Moving to Alabama effected a sharp decline in my bicycling activity, as I now owned a car. It is also pretty hilly here. Occasionally during the first couple of years here, a fellow graduate student and I would rack our bikes on the car and drive to Oak Mountain State Park, where we would ride the roads. They have a couple of lakes there, and a waterfall, and lots of trees, so there were nice places to stop and rest between completely wearing ourselves out. One day, we were really kicking up some speed on the main road through the park and, coming around a corner, I passed a car around its left side as if it was standing still. Well, it wasn’t standing still. And it was a police car. The officer turned on his siren and caught up with me, threatening to write me a ticket for speeding. There’s a first time for everything, I thought. We had a good laugh about that one. After the policeman drove away.

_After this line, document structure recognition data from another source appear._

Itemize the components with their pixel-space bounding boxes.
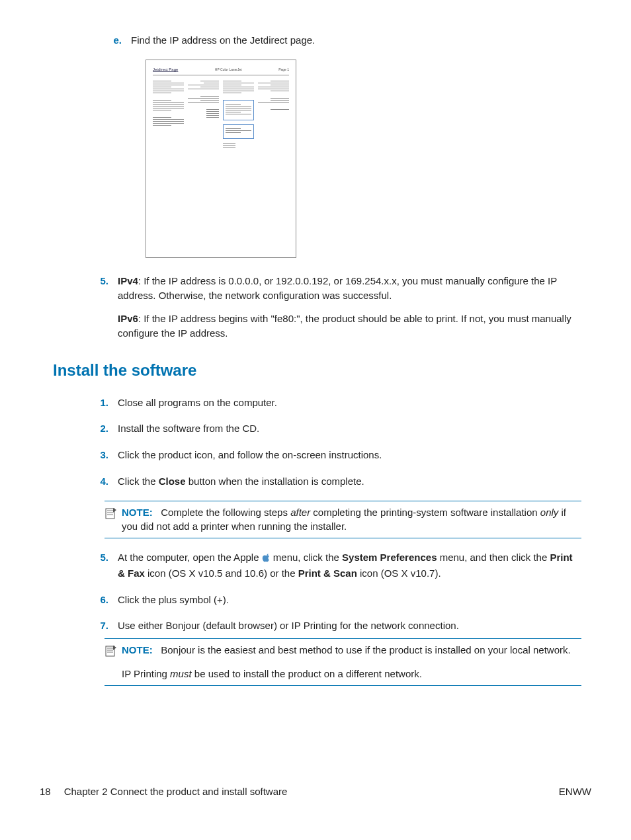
- note-text: NOTE: Bonjour is the easiest and best me…: [122, 643, 581, 681]
- step-marker: 5.: [95, 274, 118, 341]
- page-content: e. Find the IP address on the Jetdirect …: [40, 33, 591, 686]
- jetdirect-page-figure: Jetdirect Page HP Color LaserJet Page 1: [146, 60, 296, 258]
- page-footer: 18 Chapter 2 Connect the product and ins…: [40, 784, 591, 799]
- install-step-5: 5. At the computer, open the Apple menu,…: [95, 550, 581, 581]
- jetdirect-model: HP Color LaserJet: [215, 67, 242, 72]
- step-5: 5. IPv4: If the IP address is 0.0.0.0, o…: [95, 274, 581, 341]
- step-marker: 4.: [95, 474, 118, 489]
- step-text: At the computer, open the Apple menu, cl…: [118, 550, 581, 581]
- note-icon: [105, 644, 120, 681]
- install-step-6: 6. Click the plus symbol (+).: [95, 593, 581, 607]
- ipv6-label: IPv6: [118, 313, 138, 324]
- note-icon: [105, 507, 120, 534]
- section-heading-install: Install the software: [53, 359, 581, 382]
- substep-text: Find the IP address on the Jetdirect pag…: [131, 33, 581, 48]
- install-step-7: 7. Use either Bonjour (default browser) …: [95, 618, 581, 633]
- ipv4-text: : If the IP address is 0.0.0.0, or 192.0…: [118, 275, 557, 301]
- install-step-4: 4. Click the Close button when the insta…: [95, 474, 581, 489]
- note-box-2: NOTE: Bonjour is the easiest and best me…: [105, 638, 581, 686]
- step-marker: 7.: [95, 618, 118, 633]
- ipv6-text: : If the IP address begins with "fe80:",…: [118, 313, 571, 339]
- note-text: NOTE: Complete the following steps after…: [122, 505, 581, 534]
- substep-e: e. Find the IP address on the Jetdirect …: [53, 33, 581, 48]
- step-text: Click the Close button when the installa…: [118, 474, 581, 489]
- step-marker: 5.: [95, 550, 118, 581]
- apple-icon: [262, 552, 271, 566]
- step-marker: 2.: [95, 421, 118, 436]
- footer-lang: ENWW: [559, 784, 591, 799]
- install-step-2: 2. Install the software from the CD.: [95, 421, 581, 436]
- step-text: Install the software from the CD.: [118, 421, 581, 436]
- ipv4-label: IPv4: [118, 275, 138, 286]
- step-text: Click the plus symbol (+).: [118, 593, 581, 607]
- footer-chapter: Chapter 2 Connect the product and instal…: [64, 784, 288, 799]
- step-text: Use either Bonjour (default browser) or …: [118, 618, 581, 633]
- step-marker: 6.: [95, 593, 118, 607]
- step-text: Click the product icon, and follow the o…: [118, 448, 581, 462]
- step-marker: 1.: [95, 396, 118, 410]
- footer-page-number: 18: [40, 784, 51, 799]
- jetdirect-title: Jetdirect Page: [153, 67, 178, 73]
- note-box-1: NOTE: Complete the following steps after…: [105, 501, 581, 539]
- jetdirect-pagenum: Page 1: [278, 67, 289, 72]
- install-step-3: 3. Click the product icon, and follow th…: [95, 448, 581, 462]
- install-step-1: 1. Close all programs on the computer.: [95, 396, 581, 410]
- step-body: IPv4: If the IP address is 0.0.0.0, or 1…: [118, 274, 581, 341]
- step-text: Close all programs on the computer.: [118, 396, 581, 410]
- step-marker: 3.: [95, 448, 118, 462]
- substep-marker: e.: [53, 33, 131, 48]
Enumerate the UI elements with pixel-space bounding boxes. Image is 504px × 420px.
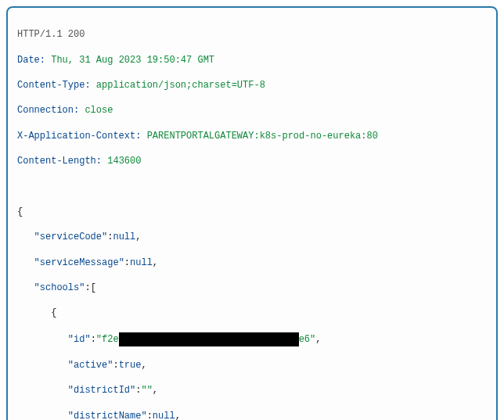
header-key: Date (17, 55, 40, 66)
header-connection: Connection: close (17, 104, 487, 117)
header-date: Date: Thu, 31 Aug 2023 19:50:47 GMT (17, 54, 487, 66)
blank-line (17, 180, 487, 192)
status-line: HTTP/1.1 200 (17, 28, 487, 41)
code-container: HTTP/1.1 200 Date: Thu, 31 Aug 2023 19:5… (6, 6, 498, 420)
header-content-length: Content-Length: 143600 (17, 155, 487, 167)
header-content-type: Content-Type: application/json;charset=U… (17, 79, 487, 92)
header-key: Content-Length (17, 156, 96, 167)
status-text: HTTP/1.1 200 (17, 29, 85, 40)
header-key: Content-Type (17, 80, 85, 91)
header-val: 143600 (107, 156, 141, 167)
header-val: close (85, 105, 113, 116)
header-x-application-context: X-Application-Context: PARENTPORTALGATEW… (17, 130, 487, 142)
header-val: application/json;charset=UTF-8 (96, 80, 265, 91)
json-open: { (17, 206, 487, 218)
json-servicemessage: "serviceMessage":null, (17, 257, 487, 269)
redaction-bar (119, 332, 299, 346)
json-districtid: "districtId":"", (17, 384, 487, 397)
json-schools: "schools":[ (17, 282, 487, 294)
header-val: Thu, 31 Aug 2023 19:50:47 GMT (51, 55, 214, 66)
header-key: Connection (17, 105, 74, 116)
header-val: PARENTPORTALGATEWAY:k8s-prod-no-eureka:8… (147, 131, 378, 142)
json-districtname: "districtName":null, (17, 410, 487, 420)
header-key: X-Application-Context (17, 131, 135, 142)
json-id: "id":"f2ee6", (17, 332, 487, 346)
json-item-open: { (17, 307, 487, 319)
json-servicecode: "serviceCode":null, (17, 231, 487, 243)
json-active: "active":true, (17, 359, 487, 372)
http-response-block: HTTP/1.1 200 Date: Thu, 31 Aug 2023 19:5… (17, 16, 487, 420)
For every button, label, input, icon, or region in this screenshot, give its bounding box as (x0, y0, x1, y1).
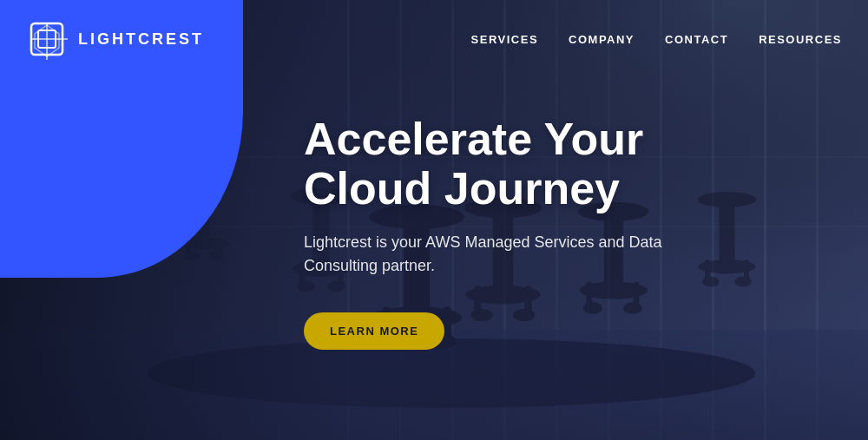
main-nav: SERVICES COMPANY CONTACT RESOURCES (471, 33, 842, 46)
logo-icon (26, 18, 68, 60)
learn-more-button[interactable]: LEARN MORE (304, 312, 444, 350)
hero-content: Accelerate Your Cloud Journey Lightcrest… (304, 114, 738, 349)
hero-title: Accelerate Your Cloud Journey (304, 114, 738, 213)
nav-contact[interactable]: CONTACT (665, 33, 728, 46)
logo-area[interactable]: LIGHTCREST (26, 18, 204, 60)
brand-name: LIGHTCREST (78, 30, 204, 49)
page-wrapper: LIGHTCREST SERVICES COMPANY CONTACT RESO… (0, 0, 868, 440)
nav-resources[interactable]: RESOURCES (759, 33, 842, 46)
nav-company[interactable]: COMPANY (569, 33, 635, 46)
hero-subtitle: Lightcrest is your AWS Managed Services … (304, 231, 738, 278)
nav-services[interactable]: SERVICES (471, 33, 539, 46)
site-header: LIGHTCREST SERVICES COMPANY CONTACT RESO… (0, 0, 868, 78)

After leaving graduate school and joining the work force, I rarely rode. Two years ago (a time jump of over 15 years, I am sorry to say), I bought a new bike. It is just now getting some use, and I took it with me to South Carolina last month. The area around Charleston is flatter than either Boston or San Diego County, and the roadsides around my mother’s home are woven with a magnificent network of paved bike trails. I got in a few long rides while visiting, but watched my speed because, well, you never know who might be right around the corner. Returning to Birmingham, I resolved to do more riding, no matter how much it might hurt.
Once my legs get acclimated to riding the hills here, my first goal will be to keep pace with a police car.